Presto una ciclabile lungo via Europa  La Valtellina pedala con la Valcamonica
Su via Europa sarà realizzato una ciclabile

Presto una ciclabile lungo via Europa

La Valtellina pedala con la Valcamonica

Il passaggio ad Aprica collegherà la zona del Bresciano con il famoso Sentiero. Sono stati stanziati in totale 1,8 milioni di euro per l’intero tracciato regionale per le bici.

Diventerà realtà quest’anno il collegamento ciclabile tra la Valtellina e la Valcamonica che unirà il percorso regionale 12 Oglio in Valcamonica con il Sentiero Valtellina passando per Aprica e Teglio. Dopo la firma dell’accordo di programma di alcuni mesi fa fra Regione Lombardia, Province e Comuni, l’amministrazione comunale di Aprica si è attivata per studiare il percorso che interesserà il suo territorio comunale.

Il progetto costa complessivamente 1,8 milioni di euro, di cui 600mila euro finanziati da Regione Lombardia suddivisi tra il 2019 e il 2020, 500mila euro messi a disposizione dalla Provincia di Brescia, 300mila dalla Provincia di Sondrio e la restante somma ripartita tra i Comuni dell’accordo: per la provincia di Sondrio Aprica e Teglio, per la provincia di Brescia Corteno Golgi ed Edolo. Per quanto riguarda Aprica, invece, il consiglio comunale ha approvato l’inserimento a bilancio di 490mila euro per l’opera di cui 390mila euro provenienti da Regione Provincia e 100mila euro di fondi comunali.

«Nel nostro comune la parte rilevante è la riqualificazione di via Europa, dove verrà ricavata la ciclopedonale che attraversa il paese - annuncia il sindaco, Dario Corvi -. Si tratta di un passaggio importante che andrà a rivedere un tratto di viabilità nel contesto urbano». Per quanto riguarda, invece, le periferie per parte valtellinese la ciclabile si staccherà dalla contrada Santa Maria per arrivare alla diga di Ganda all’inizio della Val Belviso. «Dal campo sportivo di Santa Maria alle Sponde c’è già una strada agrosilvopastorale di cui andrà fatta la pavimentazione - prosegue Corvi -. Poi dalle Sponde fino a Ganda c’è un vecchio percorso che andrà adeguato all’esigenza». Una volta a Ganda ci si connetterà con la strada – già asfaltata – che porta a Carona e da lì scende a San Giacomo di Teglio dove la ciclabile andrà ad innestarsi con il Sentiero Valtellina. In parte camuna, invece, la ciclabile da via Europa scenderà verso Corteno seguendo la via Valeriana.

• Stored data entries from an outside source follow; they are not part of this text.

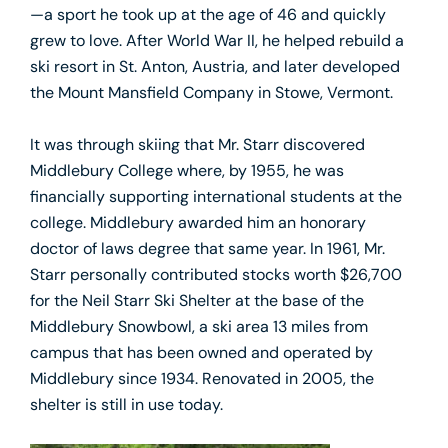
—a sport he took up at the age of 46 and quickly
grew to love. After World War II, he helped rebuild a
ski resort in St. Anton, Austria, and later developed
the Mount Mansfield Company in Stowe, Vermont.
It was through skiing that Mr. Starr discovered
Middlebury College where, by 1955, he was
financially supporting international students at the
college. Middlebury awarded him an honorary
doctor of laws degree that same year. In 1961, Mr.
Starr personally contributed stocks worth $26,700
for the Neil Starr Ski Shelter at the base of the
Middlebury Snowbowl, a ski area 13 miles from
campus that has been owned and operated by
Middlebury since 1934. Renovated in 2005, the
shelter is still in use today.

Unico tratto per così dire “scoperto” è quello dal campo di Santa Maria fino a via Europa. «Per il momento la ciclabile percorrerà la strada che sale dalla frazione - precisa il sindaco -. Abbiamo in mente una variante, ma non c’erano risorse sufficienti per fare anche questa, per cui partiremo così». Una parte dei fondi stanziati per questo progetto sarà destinata anche ai sentieri di mt bike in quota: in particolare l’intenzione è di creare un percorso per le bike verso le valli di Sant’Antonio (in versante camuno), simile a quello realizzato dalla Magnolta verso il Venerocolo.

Secondo l’assessore regionale Massimo Sertori un intervento di questo tipo permetterà di diversificare l’offerta turistica e destagionalizzare i flussi per attrarre sul territorio turisti durante tutto l’anno. Con il nuovo collegamento si andrà a creare un percorso ciclopedonale tra la Svizzera, la Valtellina, il lago di Como, il lago d’Iseo e il lago di Garda, mete considerate tra le più affascinanti per il mondo del bike.